> _Work instruction_: From the entries that follow, extract each line holding the string "Algemene".

> _Data shown_:
**********
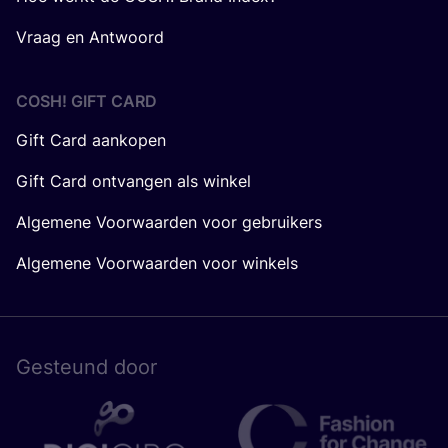
Vraag en Antwoord
COSH! GIFT CARD
Gift Card aankopen
Gift Card ontvangen als winkel
Algemene Voorwaarden voor gebruikers
Algemene Voorwaarden voor winkels
Gesteund door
**********
> _Answer to this task_:
Algemene Voorwaarden voor gebruikers
Algemene Voorwaarden voor winkels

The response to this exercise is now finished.